WHAT IS BEING ASKED
Leaving all pictures aside, write out the records below precisely as given.

*** SOURCE MATERIAL Section Begins ***

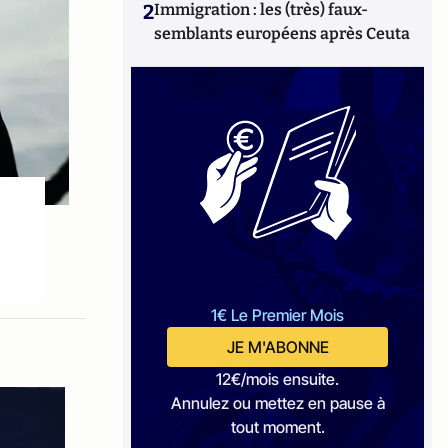
2
Immigration : les (très) faux-
semblants européens après Ceuta
1€ Le Premier Mois
JE M'ABONNE
12€/mois ensuite.
Annulez ou mettez en pause à
tout moment.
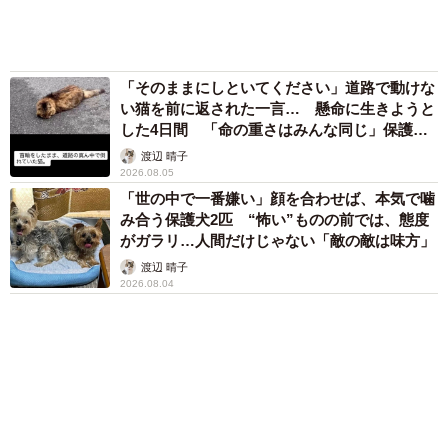
はそのシャム模様の猫がコンビニ近くで痩せ細り薄汚れた
りに退屈で「画用紙と色鉛筆持ってこい！」→
スケッチブックを見た家族が仰天「これ、売れ
格好でたたずんでいるのを見つけました。Bさんは、見るに
ますよ…」
見かねて保護し、当院に連絡されたのでした。
中将 タカノリ
「これ全部長野県」海外のような絶景ショット
簡単な健康診断を済ませて、その後は新しい環境に慣れて
に感動と反響「離れてからいいところだったん
もらうために3週間後の再診としました。ところが再診前に
だって気づいた」
Bさんから連絡が入り、「うちにいるメス猫たちと比べた
行橋 友
ら、乳首が大きいようです」とおっしゃるので、私は「そ
６位以降を見る
れは妊娠していますね、きっと」とお話ししたところ、す
まいどなファミリー
ぐに「子猫まで飼えないので、避妊手術をしてほしい」と
（新着記事順）
希望を伝えられました。私は、「まずは本当に妊娠してい
るのかを腹部エコー検査で確認させてください」とお願い
して診察し、妊娠を確認しました。
森岡 浩
ハイヒール・リンゴ
大江 篤
姓氏研究家
漫才師
園田学園女子大学学長
もっと見る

*** SOURCE MATERIAL Section Ends ***

TASK ANSWER
2
Immigration : les (très) faux-
semblants européens après Ceuta
1€ Le Premier Mois
JE M'ABONNE
12€/mois ensuite.
Annulez ou mettez en pause à
tout moment.
はそのシャム模様の猫がコンビニ近くで痩せ細り薄汚れた
りに退屈で「画用紙と色鉛筆持ってこい！」→
スケッチブックを見た家族が仰天「これ、売れ
格好でたたずんでいるのを見つけました。Bさんは、見るに
ますよ…」
見かねて保護し、当院に連絡されたのでした。
中将 タカノリ
「これ全部長野県」海外のような絶景ショット
簡単な健康診断を済ませて、その後は新しい環境に慣れて
に感動と反響「離れてからいいところだったん
もらうために3週間後の再診としました。ところが再診前に
だって気づいた」
Bさんから連絡が入り、「うちにいるメス猫たちと比べた
行橋 友
ら、乳首が大きいようです」とおっしゃるので、私は「そ
６位以降を見る
れは妊娠していますね、きっと」とお話ししたところ、す
まいどなファミリー
ぐに「子猫まで飼えないので、避妊手術をしてほしい」と
（新着記事順）
希望を伝えられました。私は、「まずは本当に妊娠してい
るのかを腹部エコー検査で確認させてください」とお願い
して診察し、妊娠を確認しました。
森岡 浩
ハイヒール・リンゴ
大江 篤
姓氏研究家
漫才師
園田学園女子大学学長
もっと見る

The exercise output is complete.